Saute the coriander seeds and cumin seeds in a little bit of oil. Set aside and in the same pan saute the onions till translucent, ginger, tomatoes till mushy and coconut for a couple of minutes. Cool and blend to a paste
Keep the tamarind pulp ready. In a wide mouthed pan, heat oil and add the seasonings.
Add in the onions and green chilies and saute till the onions are translucent. Add in the fish pieces and lightly heat them up till the outside of the fish is sealed. Take them out and set aside.
Add in the masala powders to the onions and mix it in. Add in the tomatoes and saute till they turn mushy. Add in the tomatoe pulp and let it come to a boil.
Let the tamarind pulp thicken up a bit. Keep the fish pieces ready.
Add the blended masala paste and 2 cups of water and let it come to a boil and continue to boil till it reaches the consistency you desire.

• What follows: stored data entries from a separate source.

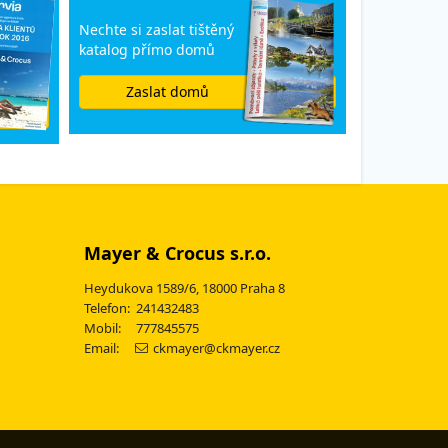
Nechte si zaslat tištěný
katalog přímo domů
Zaslat domů
Mayer & Crocus s.r.o.
Heydukova 1589/6, 18000 Praha 8
Telefon: 241432483
Mobil: 777845575
Email:
ckmayer@ckmayer.cz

At this stage add the fish pieces, salt and let cook for 3-4 minutes. If using head a few extra minutes till it cooks completely. Finish with a sprinkle of fenugreek powder.

I used frozen white fleshed fish that I had bough from Costco but any fish should work for this. Tilapia, Cat Fish, Hake can all be used.

Milagu araicha Meen Kuzhambu - Fish Curry with ground spices
Preparation Time:20 minutes
Cooking Time:30 minutes
Serves : 4-6
  1. 6 filets of any firm fleshed fish or fish and head
  2. 2 tsp of turmeric powder
  3. 3-4 green chilies slit
  4. 6 clove of garlic cut lengthwise into two
  5. 3 pinches of roasted powdered fenugreek seeds powder
  6. 2 tsp of vathal kuzhambu powder or sambhar powder
  7. 1/4 cup finely chopped onions or shallots
  8. 2-3 tbsp of finely chopped tomatoes
  9. 1 cup of tamarind pulp from a small lime sized piece of tamarind or 1/2 tbsp tamarind paste
  10. seasonings: mustard seeds, cumin seeds, fenugreek seeds and curry leaves
  11. salt to taste
  12. 3 tsp of oil
  13. For the Paste
  14. 1 tbsp coriander seeds
  15. 1/2 tsp cumin seeds
  16. 1/2 cup of onions roughly chopped + 1/4 cup finely chopped onions
  17. 2 tomatoes chopped
  18. 2 inch piece of ginger
  19. 2 tbsp of grated fresh/frozen coconut

  1. Wash and pat dry the fish and apply turmeric powder on it and set aside.[ If you are using fish heads and tail this is not required. No need to pat dry.]
  2. In a saute pan heat a 1/4 tsp of oil and saute the coriander seeds,cumin seeds and when they turn color slightly remove them to the blender.
  3. To the saute pan add more oil and add the onions and saute till they turn translucent, add the ginger and red chilies and saute for a minute more. Now add the chopped tomatoes and saute till they are mushy(about 3-4 minutes). Now add the grated coconut and saute for 1/2 minute. Transfer it to the blender with the other spices. Let cool and blend with 2-3 tbsp of water to a fairly smooth or a bit coarse paste.
  4. In a wide mouthed pan heat about 2 tsp of oil and when hot add the seasoning and when the mustard seeds start to pop add in the finely chopped onions and the slit green chilies. Saute till the onions turn translucent.
  5. [This is an optional step] Add the fish pieces to the onion mixture and let them heat on one side and then the other. This step seals the fish pieces and they don't fall apart when cooked. Remove the fish pieces alone and set aside. (See Note:)
  6. To the onion mixture add the vathal kuzhambu powder or sambhar powder mix and add the tomatoes and saute for 3-5 minutes till they get mushy.
  7. Add in the tamarind pulp and let it come to a boil and thicken a bit (about 5 minutes)
  8. Now add in the blended masala paste along with 2 cups of water (or depending on how watery you want it). Let it continue to boil for another 10 minutes till the gravy is mostly to the consistency you require.
  9. Add in the fish pieces and salt and let cook for another 3-4 minutes. Sprinkle powdered fenugreek powder and turn off the heat.
  10. Goes well with flat breads as well but tastes best with steamed rice. Note:
  11. Fleshy part of the fish should not cook for too long, it gets rubbery.
  12. Add the fish pieces to the gravy/masala only when the masala has reached the desired consistency. Once the fish is added cook only as long as it takes for the fish to cook through.
  13. If using fish head and tail pieces follow the same general rules.